Evaluation Surfaces

Cautilus exposes two top-level evaluation surfaces, distinguished by whether the thing under test needs a workspace runtime or a messaging runtime. This spec replaces the prior split across instruction-surface test/evaluate, skill test/evaluate, mode evaluate chatbot mode, and the chatbot/skill/workflow archetype layer.

Status: redesign in progress. The implementation contract is live; existing public commands continue to ship as deprecation aliases until the first slice lands.

Problem

A user opening Cautilus today is asked to choose among instruction-surface, skill, mode evaluate chatbot, and three archetypes (chatbot, skill, workflow). Those choices mix two unrelated axes:

whether the evaluation needs a workspace (real instruction files, real plugins, real codebase) or just an LLM API call with a system prompt and messages
whether the user pins a specific model or rides the operator's habitual coding-agent setup

Workflow as a first-class archetype is also more an artifact of past framing than a real third axis: a workflow is a multi-step chat or prompt with state. The redesign collapses these into two surfaces (each with a small preset set) and one fixture schema that carries composition primitives instead of needing a third archetype.

Current Slice

Define the two-surface contract, the four presets, and the four fixture composition primitives. The first impl slice ports instruction-surface test/evaluate to the new shape under surface: repo, preset: whole-repo. Subsequent slices port skill, chat, and prompt presets one at a time.

Fixed Decisions

Two surfaces

repo — workspace runtime. The runner drives a coding-agent harness (Claude Code, Codex) with a real or fixture workspace. Provider stance: ride the operator's habitual setup. Acceptance checks live in tools the harness provides (file system, tool calls, first-routing decisions).
app — messaging runtime. The runner sends system prompt + messages to an LLM provider and inspects the response. Provider stance: pin model in fixture. Provider can be direct API (anthropic/openai/...) or a coding-agent CLI in messaging mode (claude -p with --system-prompt override, codex exec equivalent), so a user who only has CLI tooling installed can still run app fixtures.

Four presets

Each preset belongs to one surface and locks fixture shape so an adapter can validate offline:

surface	preset	fixture shape	answers
repo	`whole-repo`	workspace + prompt	does the agent obey this repo's stated contract?
repo	`skill`	workspace (real or fixture) + skill reference	does this one skill trigger / execute / validate?
app	`chat`	system prompt + `messages: [...]`	does this multi-turn behavior match expectations?
app	`prompt`	system prompt + `input` + `expected`	does this single-turn I/O match expectations?

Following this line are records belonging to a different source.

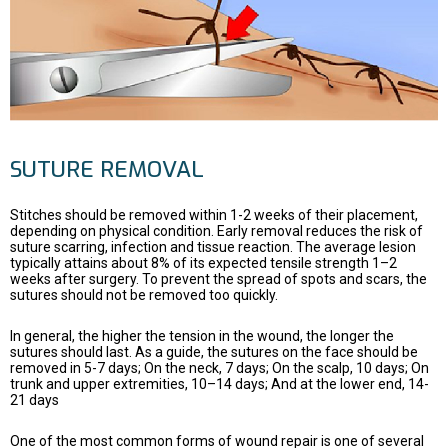
SUTURE REMOVAL
Stitches should be removed within 1-2 weeks of their placement,
depending on physical condition. Early removal reduces the risk of
suture scarring, infection and tissue reaction. The average lesion
typically attains about 8% of its expected tensile strength 1–2
weeks after surgery. To prevent the spread of spots and scars, the
sutures should not be removed too quickly.
In general, the higher the tension in the wound, the longer the
sutures should last. As a guide, the sutures on the face should be
removed in 5-7 days; On the neck, 7 days; On the scalp, 10 days; On
trunk and upper extremities, 10–14 days; And at the lower end, 14-
21 days
One of the most common forms of wound repair is one of several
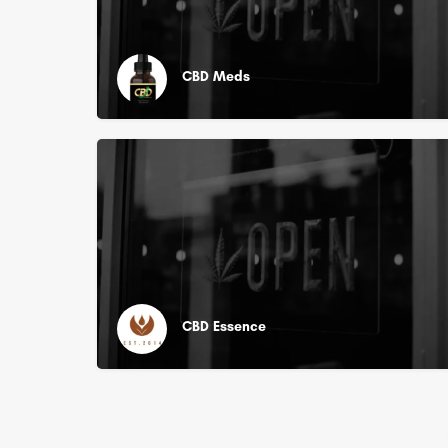
CBD Meds
CBD Essence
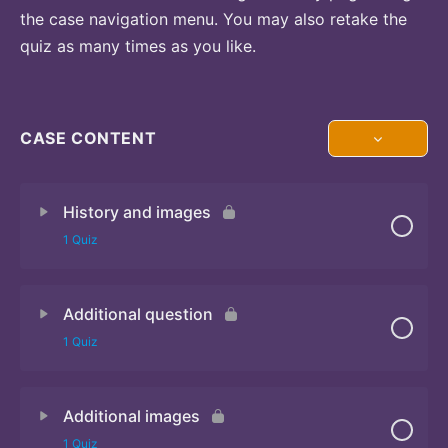
the case navigation menu. You may also retake the
quiz as many times as you like.
CASE CONTENT
History and images
1 Quiz
Additional question
Quiz
1 Quiz
Additional images
Quiz
1 Quiz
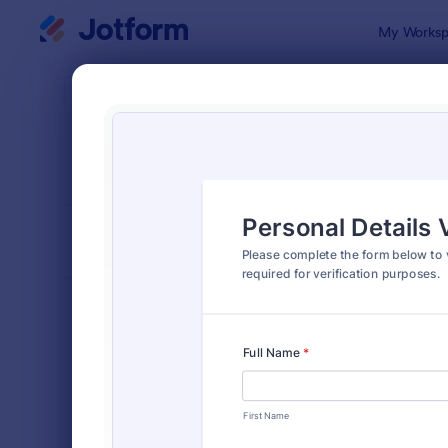
Dialog start
My Worksp
Form Temp
Verif
SORT BY
Popular
673 Templa
FORM LAYOUT
Classic
TYPES
Order Forms
7,174
Registration Forms
6,978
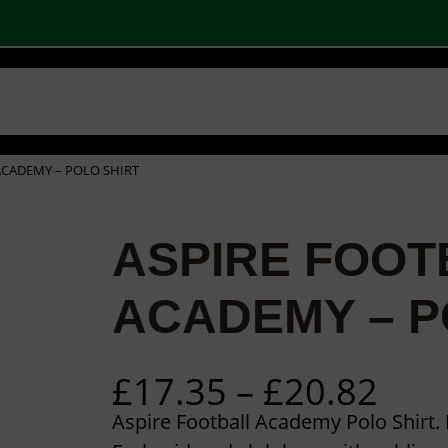
 SHOPS
STOCK PRODUCTS
OUR BRANDS
BECOME A PARTNER
CONTA
Basket
Checkout
0
ACADEMY – POLO SHIRT
ASPIRE FOOT
ACADEMY – P
P
£
17.35
–
£
20.82
r
Aspire Football Academy Polo Shirt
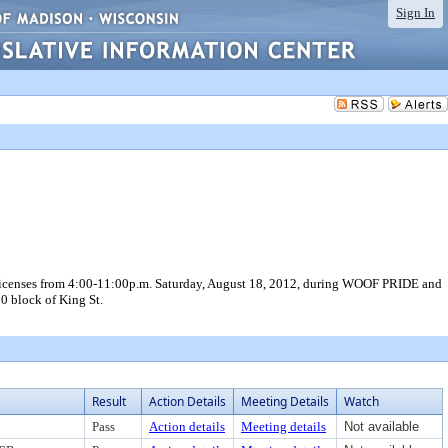
Sign In
licenses from 4:00-11:00p.m. Saturday, August 18, 2012, during WOOF PRIDE and
00 block of King St.
Result
Action Details
Meeting Details
Watch
Pass
Action details
Meeting details
Not available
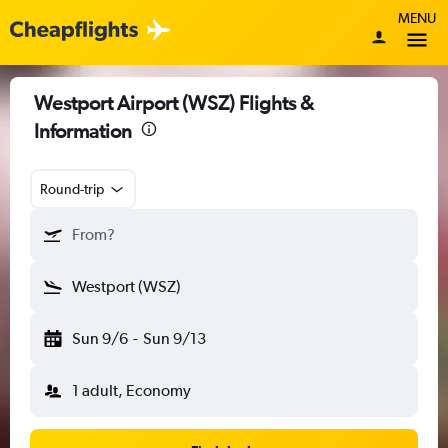
MENU
Westport Airport (WSZ) Flights &
Information
Round-trip
From?
Westport (WSZ)
Sun 9/6
-
Sun 9/13
1 adult, Economy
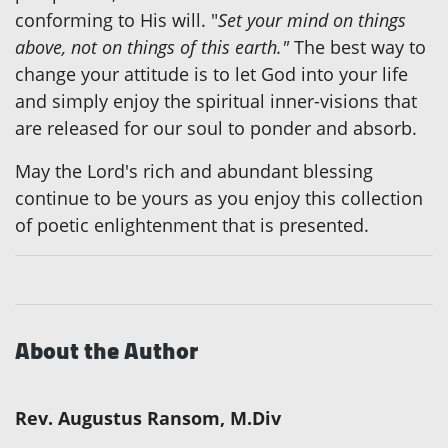
conforming to His will. "
Set your mind on things
above, not on things of this earth."
The best way to
change your attitude is to let God into your life
and simply enjoy the spiritual inner-visions that
are released for our soul to ponder and absorb.
May the Lord's rich and abundant blessing
continue to be yours as you enjoy this collection
of poetic enlightenment that is presented.
About the Author
Rev. Augustus Ransom, M.Div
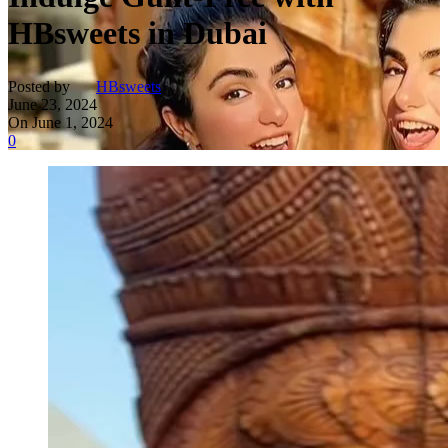
HBsweets in Dubai
Posted by
HBsweets
June 23, 2024
On June 1, 2024
0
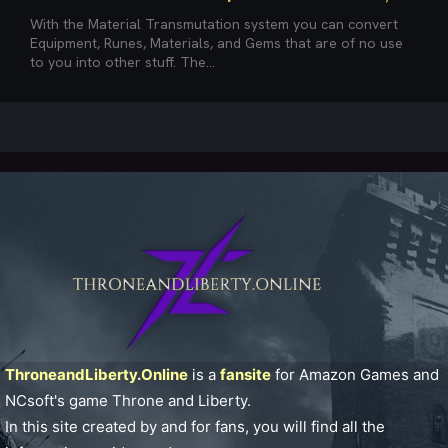
With the Material Transmutation system you can convert
Equipment, Runes, Materials, and Gems that are of no use
to you into other stuff. The...
ThroneandLiberty.Online
is a
fansite
for Amazon Games and
NCsoft's game Throne and Liberty.
In this site created by and for fans, you will find all the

repo / skill covers both repo-local skills (workspace points at the consuming repo) and portable plugins (workspace points at a plugin-authored fixture workspace). The --workspace CLI flag is the source of truth for workspace resolution and defaults to the operator's cwd; the fixture body itself does not carry a workspace path. Skill identity also defaults from suiteId; the fixture may override it through the optional top-level skillId field.

Per-surface preset axes are different on purpose:

repo preset axis = scope (whole-repo = open-ended agent behavior, skill = one bounded capability).
app preset axis = turn shape (chat = multi-turn conversation, prompt = single-turn I/O).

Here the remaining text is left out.